Refracting telescopes don’t use mirrors. Instead, this type of telescope has an objective lens permanently attached to the front end of a tube. The light from stars or other celestial objects passes through the lens and when it does, it gets bent, so that it forms an image at a focal point near the back of the telescope. The image is made even clearer as it passes through the eyepiece.

The distance from the objective lens to the image at the back of the tube is called the focal length. The lens that you look through at the front of the telescope is called an ocular or eyepiece.

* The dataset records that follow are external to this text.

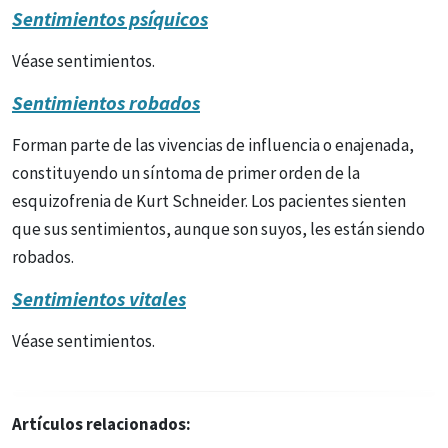
Sentimientos psíquicos
Véase sentimientos.
Sentimientos robados
Forman parte de las vivencias de influencia o enajenada,
constituyendo un síntoma de primer orden de la
esquizofrenia de Kurt Schneider. Los pacientes sienten
que sus sentimientos, aunque son suyos, les están siendo
robados.
Sentimientos vitales
Véase sentimientos.
Artículos relacionados:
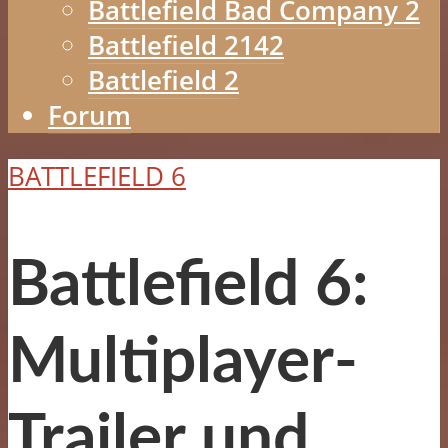
Battlefield Bad Company 2
Battlefield 2142
Battlefield 2
Forum
BATTLEFIELD 6
Battlefield 6:
Multiplayer-
Trailer und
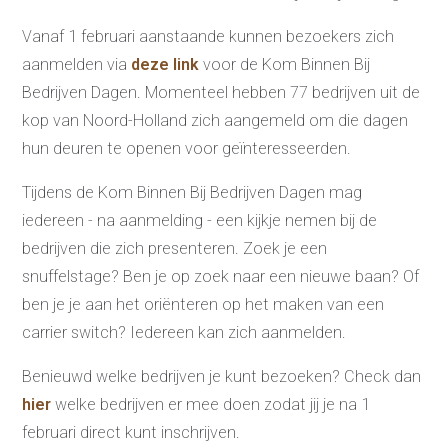
Re-integratie
Vanaf 1 februari aanstaande kunnen bezoekers zich
Modulaire dienstverlening
aanmelden via
deze link
voor de Kom Binnen Bij
WerkFit maken re-integratie
WerkFit in combinatie met
Bedrijven Dagen. Momenteel hebben 77 bedrijven uit de
Budgetcoaching
NaarWerk re-integratie
kop van Noord-Holland zich aangemeld om die dagen
WerkBehoud
Starten als zelfstandige
hun deuren te openen voor geïnteresseerden.
Budgetcoaching
Jobcenter & jobhunting
Tijdens de Kom Binnen Bij Bedrijven Dagen mag
Loopbaancoaching
Ons testcentrum
iedereen - na aanmelding - een kijkje nemen bij de
Uitkeringsinstantie
bedrijven die zich presenteren. Zoek je een
Aanvraag brochure 2026
snuffelstage? Ben je op zoek naar een nieuwe baan? Of
Aanvraag hand-out
LeerWerkburo
ben je je aan het oriënteren op het maken van een
Werkgevers
carrier switch? Iedereen kan zich aanmelden.
Budgetcoaching on the job
Outplacement
2e Spoortraject
Benieuwd welke bedrijven je kunt bezoeken? Check dan
Mediation bij
hier
welke bedrijven er mee doen zodat jij je na 1
conflictsituaties
Maatschappelijk
februari direct kunt inschrijven.
Verantwoord Ondernemen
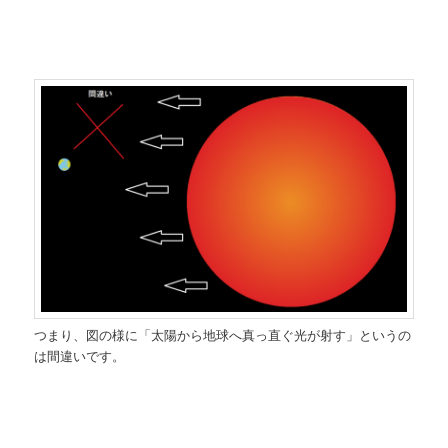
つまり、図の様に「太陽から地球へ真っ直ぐ光が射す」というの
は間違いです。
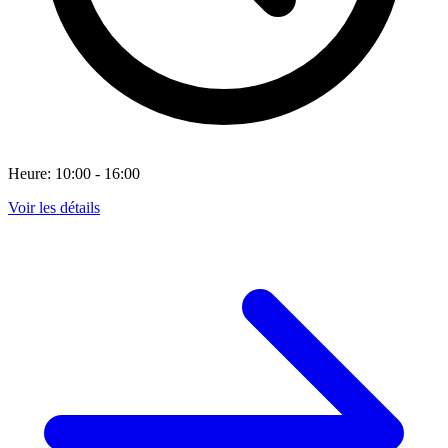
Heure: 10:00 - 16:00
Voir les détails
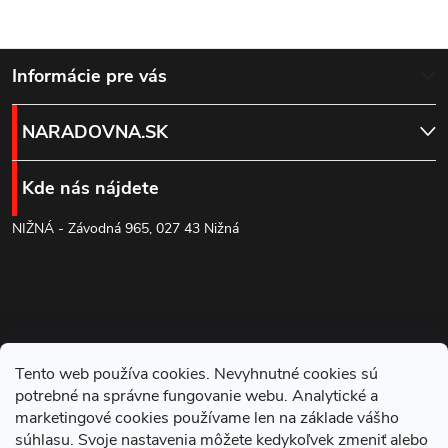
Z
Informácie pre vás
á
NARADOVNA.SK
p
Kde nás nájdete
ä
NIŽNÁ - Závodná 965, 027 43 Nižná
t
i
e
Tento web používa cookies. Nevyhnutné cookies sú
potrebné na správne fungovanie webu. Analytické a
marketingové cookies používame len na základe vášho
súhlasu. Svoje nastavenia môžete kedykoľvek zmeniť alebo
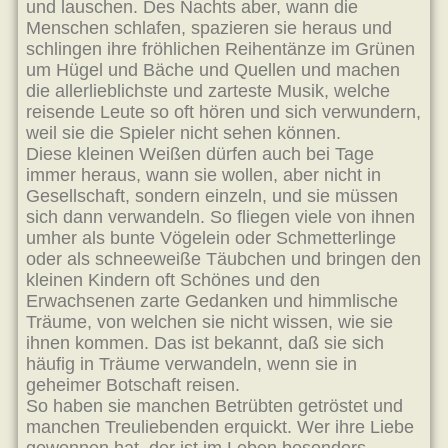
und lauschen. Des Nachts aber, wann die
Menschen schlafen, spazieren sie heraus und
schlingen ihre fröhlichen Reihentänze im Grünen
um Hügel und Bäche und Quellen und machen
die allerlieblichste und zarteste Musik, welche
reisende Leute so oft hören und sich verwundern,
weil sie die Spieler nicht sehen können.
Diese kleinen Weißen dürfen auch bei Tage
immer heraus, wann sie wollen, aber nicht in
Gesellschaft, sondern einzeln, und sie müssen
sich dann verwandeln. So fliegen viele von ihnen
umher als bunte Vögelein oder Schmetterlinge
oder als schneeweiße Täubchen und bringen den
kleinen Kindern oft Schönes und den
Erwachsenen zarte Gedanken und himmlische
Träume, von welchen sie nicht wissen, wie sie
ihnen kommen. Das ist bekannt, daß sie sich
häufig in Träume verwandeln, wenn sie in
geheimer Botschaft reisen.
So haben sie manchen Betrübten getröstet und
manchen Treuliebenden erquickt. Wer ihre Liebe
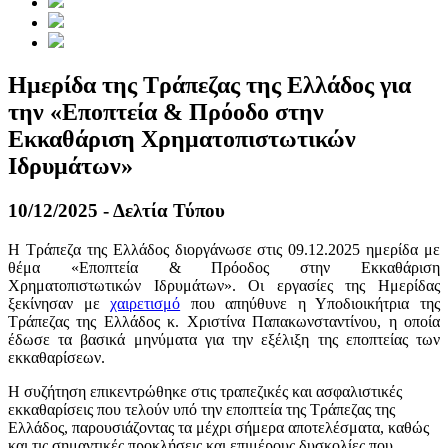
Ημερίδα της Τράπεζας της Ελλάδος για
την «Εποπτεία & Πρόοδο στην
Εκκαθάριση Χρηματοπιστωτικών
Ιδρυμάτων»
10/12/2025 - Δελτία Τύπου
Η Τράπεζα της Ελλάδος διοργάνωσε στις 09.12.2025 ημερίδα με
θέμα «Εποπτεία & Πρόοδος στην Εκκαθάριση
Χρηματοπιστωτικών Ιδρυμάτων». Οι εργασίες της Ημερίδας
ξεκίνησαν με
χαιρετισμό
που απηύθυνε η Υποδιοικήτρια της
Τράπεζας της Ελλάδος κ. Χριστίνα Παπακωνσταντίνου, η οποία
έδωσε τα βασικά μηνύματα για την εξέλιξη της εποπτείας των
εκκαθαρίσεων.
Η συζήτηση επικεντρώθηκε στις τραπεζικές και ασφαλιστικές
εκκαθαρίσεις που τελούν υπό την εποπτεία της Τράπεζας της
Ελλάδος, παρουσιάζοντας τα μέχρι σήμερα αποτελέσματα, καθώς
και τις σημαντικές προκλήσεις και επιμέρους δυσκολίες που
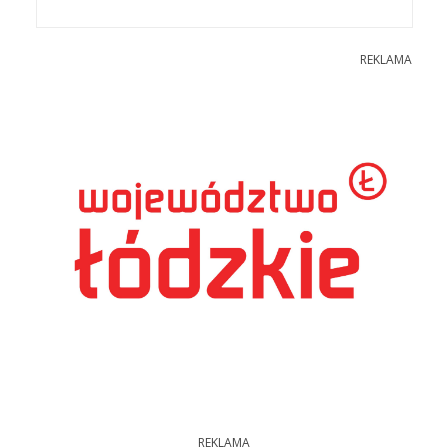
REKLAMA
REKLAMA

The tube helps to protect the lens from getting dirty or gathering any moisture on it.

Who was the first person to use refracting telescopes?

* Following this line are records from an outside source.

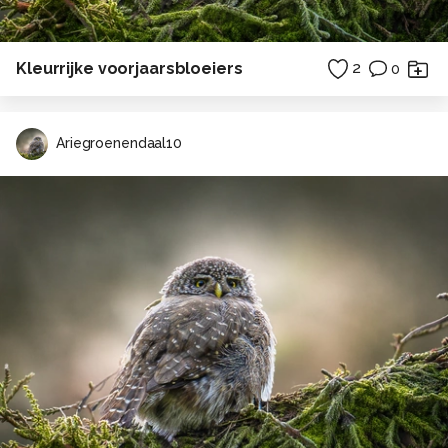
Kleurrijke voorjaarsbloeiers
2
0
Ariegroenendaal10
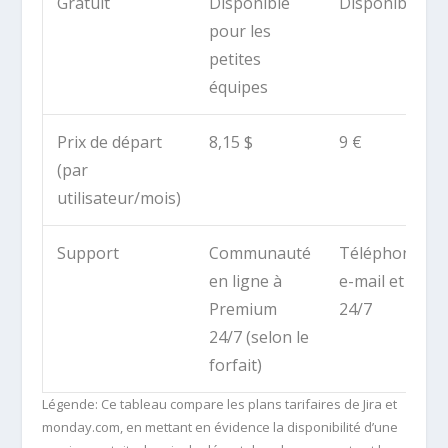
Gratuit
Disponible
Disponible
pour les
petites
équipes
Prix de départ
8,15 $
9 €
(par
utilisateur/mois)
Support
Communauté
Téléphone,
en ligne à
e-mail et chat
Premium
24/7
24/7 (selon le
forfait)
Légende: Ce tableau compare les plans tarifaires de Jira et
monday.com, en mettant en évidence la disponibilité d’une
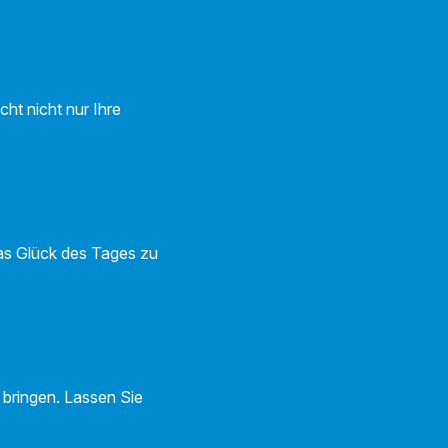
ht nicht nur Ihre
das Glück des Tages zu
 bringen. Lassen Sie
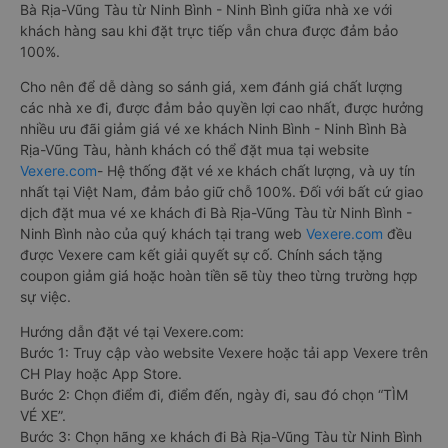
Bà Rịa-Vũng Tàu từ Ninh Bình - Ninh Bình giữa nhà xe với
khách hàng sau khi đặt trực tiếp vẫn chưa được đảm bảo
100%.
Cho nên để dễ dàng so sánh giá, xem đánh giá chất lượng
các nhà xe đi, được đảm bảo quyền lợi cao nhất, được hưởng
nhiều ưu đãi giảm giá vé xe khách Ninh Bình - Ninh Bình Bà
Rịa-Vũng Tàu, hành khách có thể đặt mua tại website
Vexere.com
- Hệ thống đặt vé xe khách chất lượng, và uy tín
nhất tại Việt Nam, đảm bảo giữ chỗ 100%. Đối với bất cứ giao
dịch đặt mua vé xe khách đi Bà Rịa-Vũng Tàu từ Ninh Bình -
Ninh Bình nào của quý khách tại trang web
Vexere.com
đều
được Vexere cam kết giải quyết sự cố. Chính sách tặng
coupon giảm giá hoặc hoàn tiền sẽ tùy theo từng trường hợp
sự việc.
Hướng dẫn đặt vé tại Vexere.com:
Bước 1: Truy cập vào website Vexere hoặc tải app Vexere trên
CH Play hoặc App Store.
Bước 2: Chọn điểm đi, điểm đến, ngày đi, sau đó chọn “TÌM
VÉ XE”.
Bước 3: Chọn hãng xe khách đi Bà Rịa-Vũng Tàu từ Ninh Bình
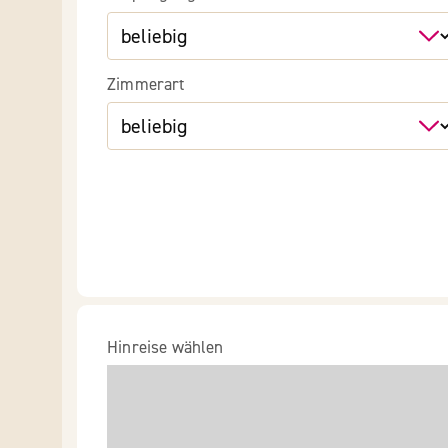
Zimmerart
Hinreise wählen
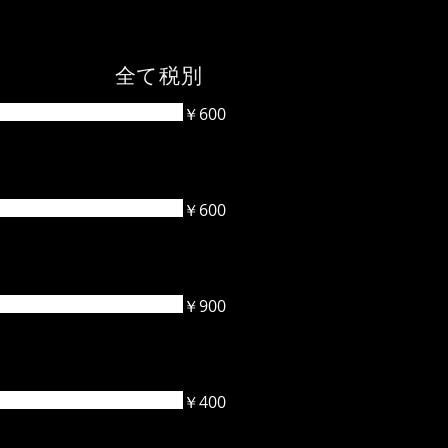
 全て税別
￥600
￥600
￥900
￥400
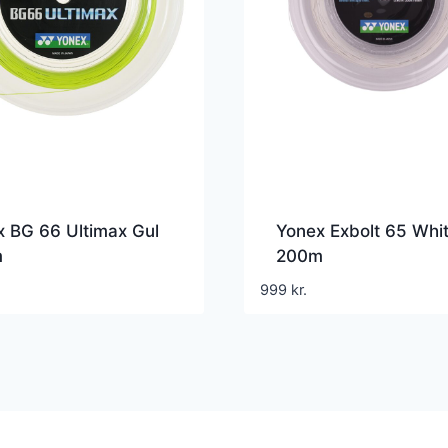
 BG 66 Ultimax Gul
Yonex Exbolt 65 Whi
m
200m
999
kr.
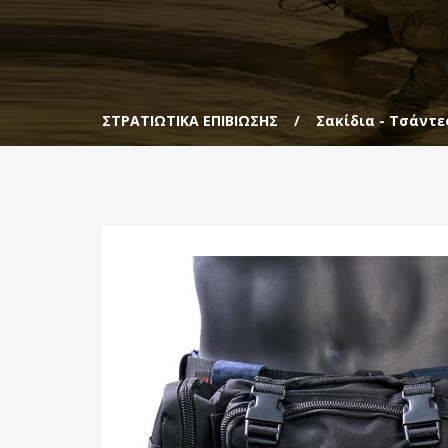
ΣΤΡΑΤΙΩΤΙΚΑ ΕΠΙΒΙΩΣΗΣ
Σακίδια - Τσάντε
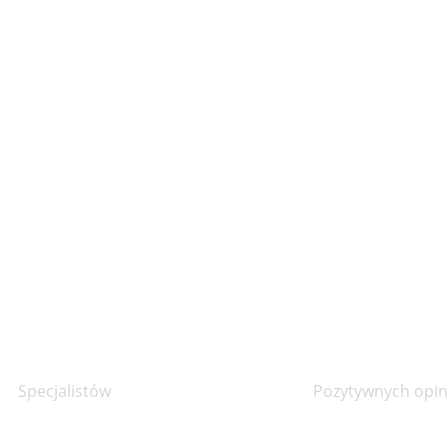
30+
90%
Specjalistów
Pozytywnych opini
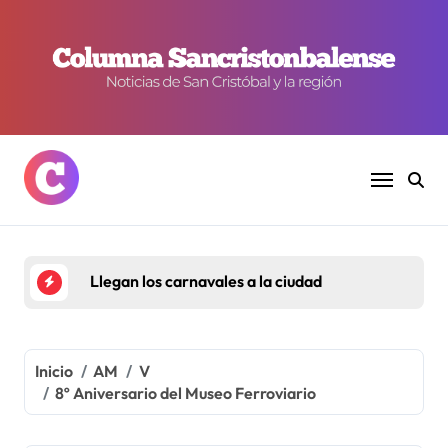
Ir
al
contenido
Llegan los carnavales a la ciudad
Inicio
AM
V
8º Aniversario del Museo Ferroviario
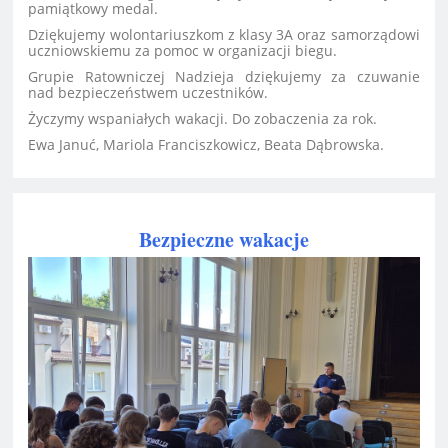
pamiątkowy medal.
Dziękujemy wolontariuszkom z klasy 3A oraz samorządowi
uczniowskiemu za pomoc w organizacji biegu.
Grupie Ratowniczej Nadzieja dziękujemy za czuwanie
nad bezpieczeństwem uczestników.
Życzymy wspaniałych wakacji. Do zobaczenia za rok.
Ewa Januć, Mariola Franciszkowicz, Beata Dąbrowska.
Bezpieczne wakacje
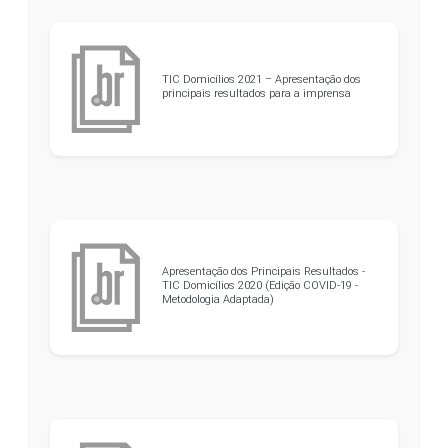
TIC Domicílios 2021 – Apresentação dos
principais resultados para a imprensa
Apresentação dos Principais Resultados -
TIC Domicílios 2020 (Edição COVID-19 -
Metodologia Adaptada)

Galileo Galilei was an Italian astronomer from the 1600’s and he first used this type of telescope in the year 1609. The telescope he used was said to be less than 2 inches.

These telescopes can range in size from 60 millimeters to the world’s largest telescope, which is 1 meter in size. This telescope is located at the Yerkes Observatory in Williams Bay, Wisconsin and it was built in 1897.

This type of telescope used to be the telescope design of choice among astronomers, but in recent years, more and more astronomers are choosing reflecting telescopes. Refractors have a higher degree of error and can distort images more easily.

Even though refractors are not as popular as reflectors these days, they were the first type of telescopes used by ancient astronomers.